É errado dizer que o automobilismo do Rio acabou. O automobilismo daqui é forte, tem tradição, despeja há décadas ótimos profissionais no mercado das corridas. Acabou, sim, o autódromo – ok, a pá de cal virá só daqui a duas semanas, com o Brasileiro de Marcas. Há etapa do Moto 1000 GP marcada para Jacarepaguá no começo de dezembro, duvido que os promotores do campeonato não vão transferi-la para outra vizinhança. Quem é daqui vai espernear um pouco mais que quem é de fora, com o tempo as coisas vão se encaixando – já expus esse senso-comum em quantas situações aqui mesmo no BLuc? –, quem trabalha com automobilismo aqui vai se ver trabalhando noutras cercanias, já falam até em transferir as competições do Campeonato Carioca para Interlagos e Belo Horizonte, e acho que nesse caso à alusão correta seria a Santa Luzia, onde existe a pista de corridas do Mega Space. As pessoas se adaptam às coisas, mesmo quando as coisas são ruins, isso é uma das qualidades das pessoas.

No fim, foi legal ter conhecido Jacarepaguá, falo do autódromo a que dei tchau quando de lá saí horas atrás, tenho dessas bobagens comigo. Lamento demais sua morte. Sem corridas aqui, que pretexto vou ter pra vir ao Rio e conhecer o boteco do Cacá Bueno, cuja existência só me foi revelada ontem? Como é que vou descobrir o que havia no subsolo da torre de controle (e também só soube hoje, vi, que a torre tem um subsolo)? Quando é que vou transmitir uma corrida de novo tendo o Rodrigo Mattar como comentarista, algo que armamos no total improviso ontem para os internautas? Quando é que vou voltar com o Fábio Seixas ao Barril 8000 pra terminar de pagar minha aposta futebolística, já que perdi pra ele duas caixas de cerveja e ele só aguentou tomar sete garrafas, com ajuda minha e do Pedro Rodrigo?
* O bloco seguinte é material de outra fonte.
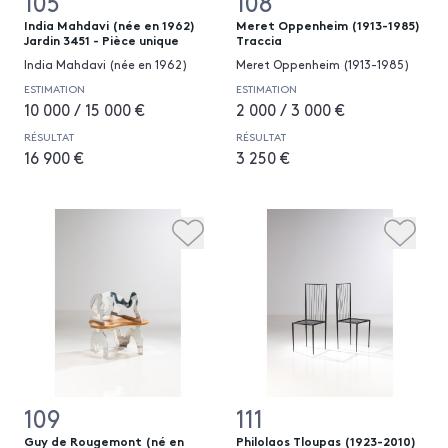
105
108
India Mahdavi (née en 1962)
Meret Oppenheim (1913-1985)
Jardin 3451 - Pièce unique
Traccia
India Mahdavi (née en 1962)
Meret Oppenheim (1913-1985)
ESTIMATION
ESTIMATION
10 000 / 15 000 €
2 000 / 3 000 €
RÉSULTAT
RÉSULTAT
16 900 €
3 250 €
109
111
Guy de Rougemont (né en
Philolaos Tloupas (1923-2010)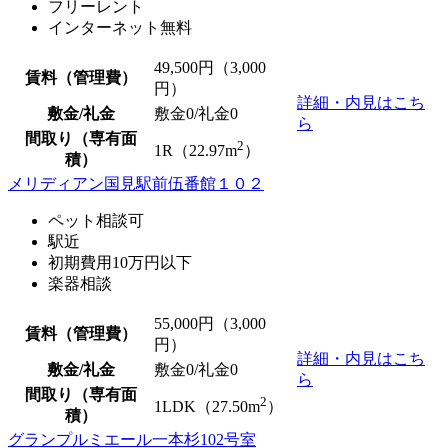
フリーレント
インターネット無料
49,500
円（3,000
賃料（管理費）
円）
詳細・内見はこち
敷金/礼金
敷金0
/
礼金0
ら
間取り（専有面
2
1R（22.97m
）
積）
メリディアン国見駅前伍番館１０２
ペット相談可
駅近
初期費用10万円以下
楽器相談
55,000
円（3,000
賃料（管理費）
円）
詳細・内見はこち
敷金/礼金
敷金0
/
礼金0
ら
間取り（専有面
2
1LDK（27.50m
）
積）
グランプルミエール一本杉102号室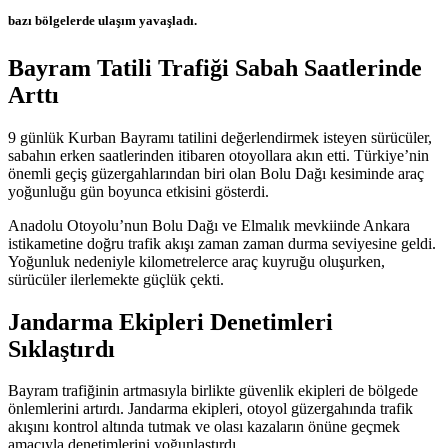
bazı bölgelerde ulaşım yavaşladı.
Bayram Tatili Trafiği Sabah Saatlerinde
Arttı
9 günlük Kurban Bayramı tatilini değerlendirmek isteyen sürücüler,
sabahın erken saatlerinden itibaren otoyollara akın etti. Türkiye’nin
önemli geçiş güzergahlarından biri olan Bolu Dağı kesiminde araç
yoğunluğu gün boyunca etkisini gösterdi.
Anadolu Otoyolu’nun Bolu Dağı ve Elmalık mevkiinde Ankara
istikametine doğru trafik akışı zaman zaman durma seviyesine geldi.
Yoğunluk nedeniyle kilometrelerce araç kuyruğu oluşurken,
sürücüler ilerlemekte güçlük çekti.
Jandarma Ekipleri Denetimleri
Sıklaştırdı
Bayram trafiğinin artmasıyla birlikte güvenlik ekipleri de bölgede
önlemlerini artırdı. Jandarma ekipleri, otoyol güzergahında trafik
akışını kontrol altında tutmak ve olası kazaların önüne geçmek
amacıyla denetimlerini yoğunlaştırdı.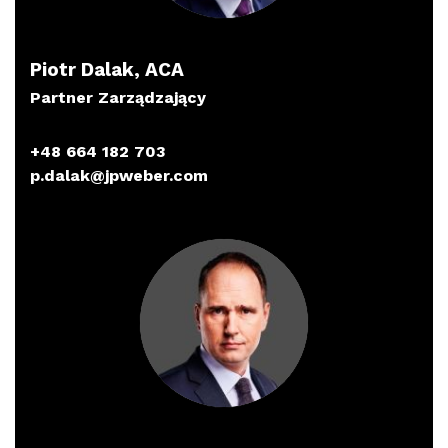
Piotr Dalak, ACA
Partner Zarządzający
+48 664 182 703
p.dalak@jpweber.com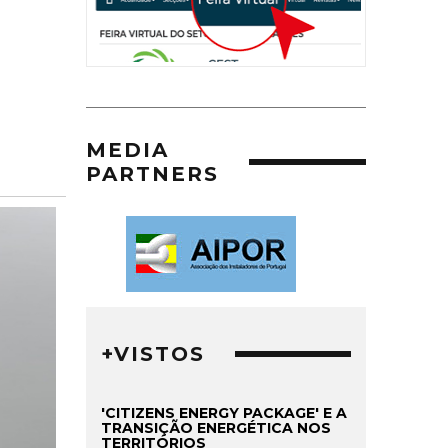
MEDIA
PARTNERS
+VISTOS
'CITIZENS ENERGY PACKAGE' E A
TRANSIÇÃO ENERGÉTICA NOS
TERRITÓRIOS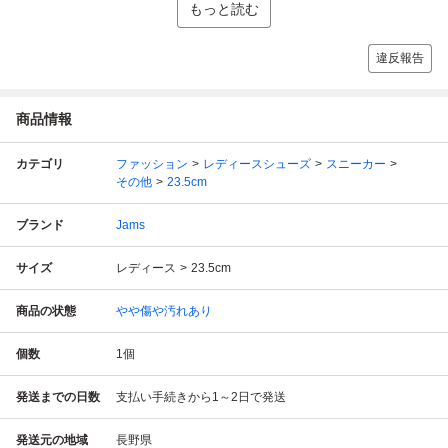
もっと読む
違反報告
商品情報
カテゴリ
ファッション
レディースシューズ
スニーカー
その他
23.5cm
ブランド
Jams
サイズ
レディース
23.5cm
商品の状態
やや傷や汚れあり
個数
1
個
発送までの日数
支払い手続きから1～2日で発送
発送元の地域
長野県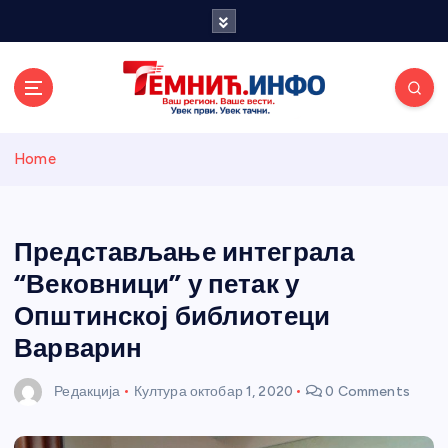
S
k
i
p
t
o
Темнићки
c
Home
o
n
информативн
t
e
Представљање интеграла
и портал
n
“Вековници” у петак у
t
Општинској библиотеци
Варварин
Редакција
Култура
октобар 1, 2020
0 Comments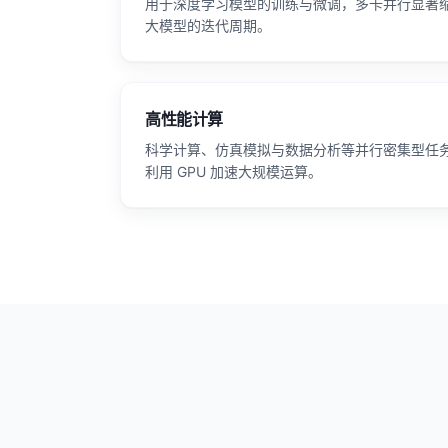
用于深度学习模型的训练与微调，多卡并行显著
大模型的迭代周期。
高性能计算
科学计算、仿真模拟与数据分析等并行密集型任
利用 GPU 加速大规模运算。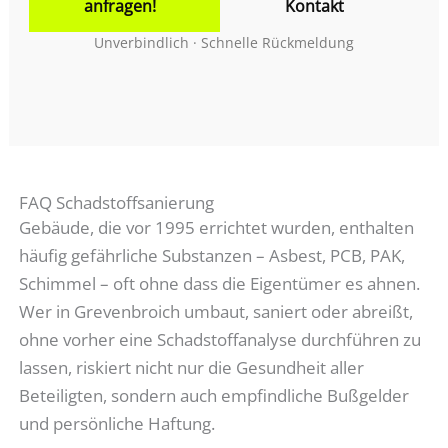
anfragen!
Kontakt
Unverbindlich · Schnelle Rückmeldung
FAQ Schadstoffsanierung
Gebäude, die vor 1995 errichtet wurden, enthalten
häufig gefährliche Substanzen – Asbest, PCB, PAK,
Schimmel – oft ohne dass die Eigentümer es ahnen.
Wer in Grevenbroich umbaut, saniert oder abreißt,
ohne vorher eine Schadstoffanalyse durchführen zu
lassen, riskiert nicht nur die Gesundheit aller
Beteiligten, sondern auch empfindliche Bußgelder
und persönliche Haftung.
Será que um dia venho com a Juli e o Juninho ao Rio de Janeiro para voltarmos ao Cristo e andarmos no bondinho, como fizemos duas vezes na carona do calendário de corridas? Se não vier mais ao Rio, estarei condenado a nunca mais me empanturrar dos biscoitos Globo?

E, mais importante que tudo isso: onde o Plotter vai morar?

1 comentários:

Ricardo Sarmento disse...

Luc, assisti à transmissão da corrida do GT Brasil e do Mercedez Challenge, quero parabenizá-lo pelo ótimo trabalho e qualidade da narração.

Enquanto você falava sobre o fim do autódromo, ia me dando nojo em saber que toda essa parte da história automobilística não só carioca, mas também brasileira, está indo pro lixo. Está tendo este desfecho trágico não por razões de ordem desportiva ou mesmo financeira, já que o município do RJ não tinha tantas dificuldades para administrar o autódromo de Jacarepaguá. Tudo isto acabou devido à corrupção, ganância, roubo e outros adjetivos inseparáveis da política brasileiras.

Foi triste ver as últimas imagens dessa histórica pista, palco de exibições memoráveis de corridas das mais variadas categorias. E pior ainda é saber também que nem mesmo a desculpa das olipíadas pode ser usada, já que as construçôes faraônicas erguidas para o Pan de 2007, também devem ser demolidas, já que estão praticamente abandonadas e darão lugar num futuro próximo a condomínios de luxo, já que muito dinheiro deve ter sido envolvido nessas negociatas em relação à compra da área do autódromo.

Por fim, o brasileiro fã do automobilismo deve guardar bem na memória os nomes de Rosinha Garotinho, Carlos Arthur Nuzman (que posa de inocente e bom moço o tempo todo, não duvido nada que ele se cadidate a algum cargo público eletivo num futuro próximo, vendendo o peixe que não pescou) e o maior de todos, o ex-prefeito César Maia, o maior culpado por esse absurdo que a aconteceu à Jacarepaguá.